Kristin Scott Thomas is Juliette Fontaine in <em>I've Loved You So Long</em>.

In this intriguing film, most memorable for Kristin Scott Thomas’s performance, we join a sad story already in progress, and slowly back up and move sideways through the back story. That central narrative ploy becomes a driving magnetic force at the center of the movie, but writer-director Philippe Claudel doesn’t always keep his project on an artful keel. At times, eddies of sentimentality and wavering qualities of filmmaking and acting tend to drag the movie down. But right there, set solidly in the middle of the thing while also basking in enigmatic mystique, is Thomas, the most compelling emotional ghost on screen this year.

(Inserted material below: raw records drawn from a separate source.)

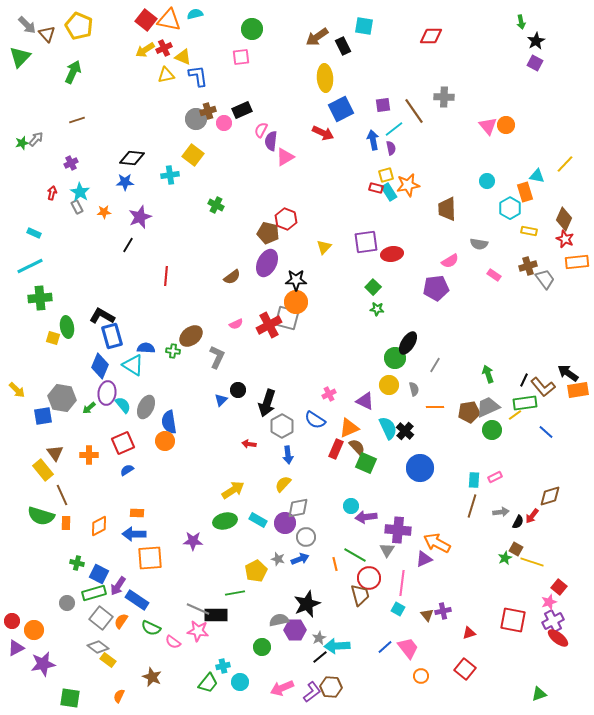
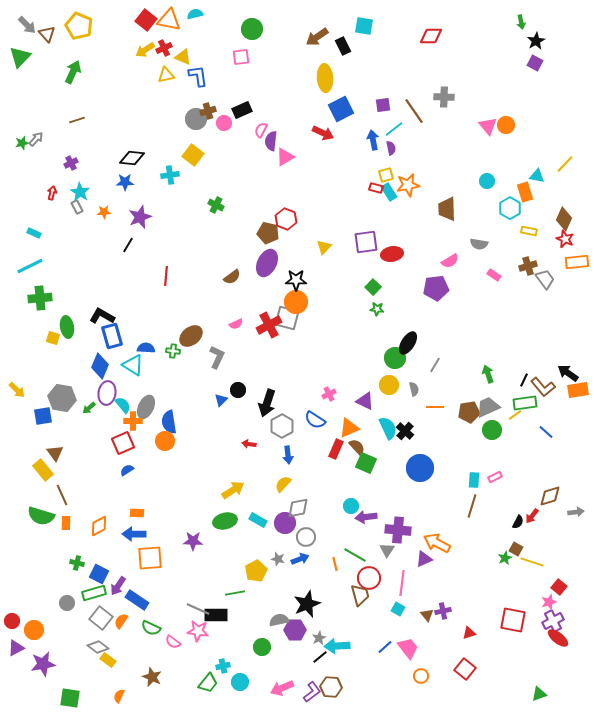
orange cross at (89, 455): moved 44 px right, 34 px up
gray arrow at (501, 512): moved 75 px right
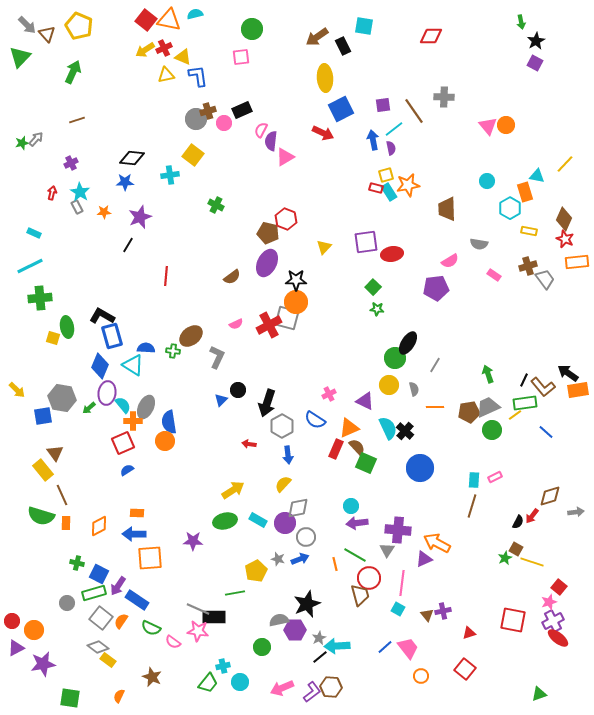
purple arrow at (366, 517): moved 9 px left, 6 px down
black rectangle at (216, 615): moved 2 px left, 2 px down
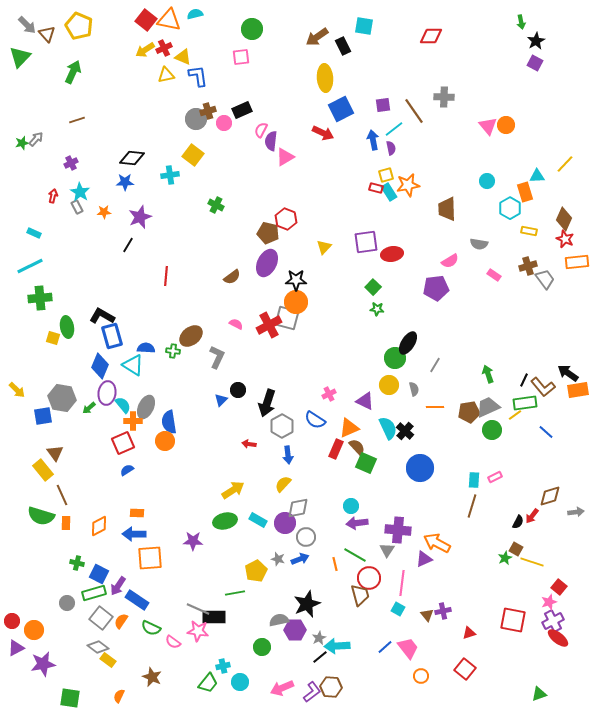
cyan triangle at (537, 176): rotated 14 degrees counterclockwise
red arrow at (52, 193): moved 1 px right, 3 px down
pink semicircle at (236, 324): rotated 128 degrees counterclockwise
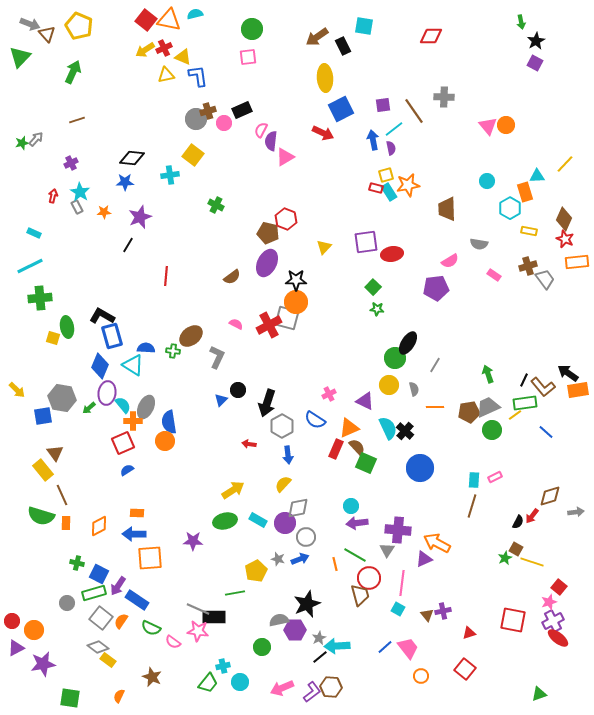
gray arrow at (27, 25): moved 3 px right, 1 px up; rotated 24 degrees counterclockwise
pink square at (241, 57): moved 7 px right
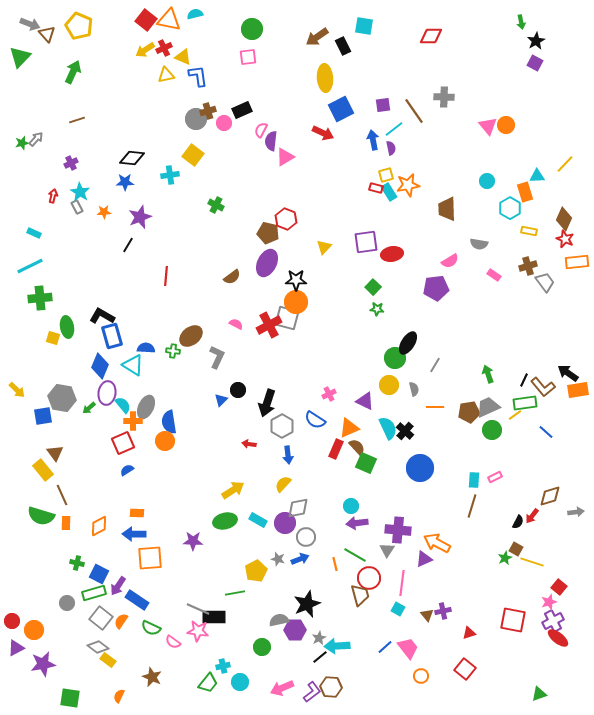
gray trapezoid at (545, 279): moved 3 px down
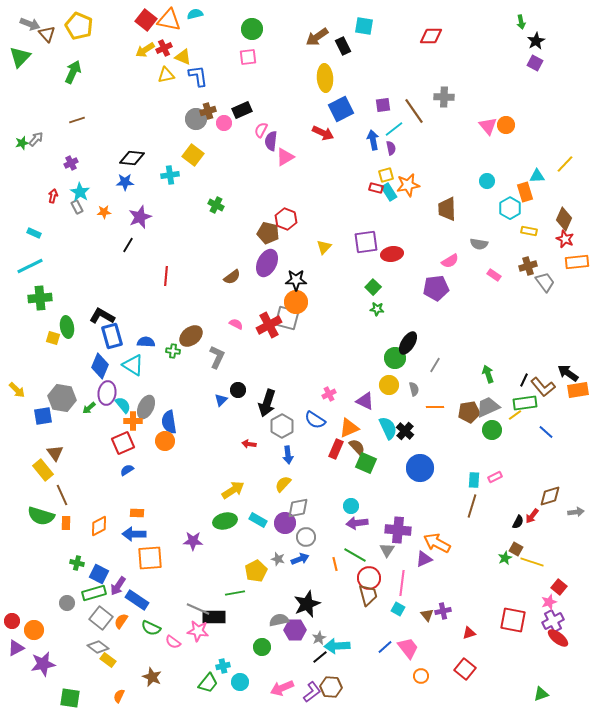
blue semicircle at (146, 348): moved 6 px up
brown trapezoid at (360, 595): moved 8 px right
green triangle at (539, 694): moved 2 px right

Looking various shades of pale, and deprived of the vitality that keeps a person moving forward, is Thomas’s Juliette, a woman recently released from a 15-year prison sentence for a complex “crime” that we only gradually learn about. In prison, she reports, she was called “the Absent One,” and that absence continues in the blinding daylight of her so-called freedom. Landing back on her feet, in small degrees, Juliette lives with her younger sister (Elsa Zylberstein)-who only briefly knew her in their childhood-and her family.

Claudel has structured his script as a dizzying, but also meditative maze of family relations of diverse and sometimes harrowing dimensions. Their mother greets her, in a haunting hospital scene, with alternating currents of embracing warmth and harsh detachment. Meanwhile, Scott’s character comes out of her shell in slow, sideways steps. Sex with a stranger does nothing to fill the void, but she tells a new platonic friend that hanging out in cafes and engaging in conversations are “what I missed most in prison.” Eventually, in a cathartic release of a finale, the mysteries are resolved and we learn of deeper definitions of what it means to be trapped “inside.”

I’ve Loved You So Long ends up being a sad and occasionally sweet ballad of a film in which the subject is melancholic reflection on fate and family, in all its complicated forms. It’s about a haunted woman’s struggle to get to the point where she can firmly say, once again, “I’m here.”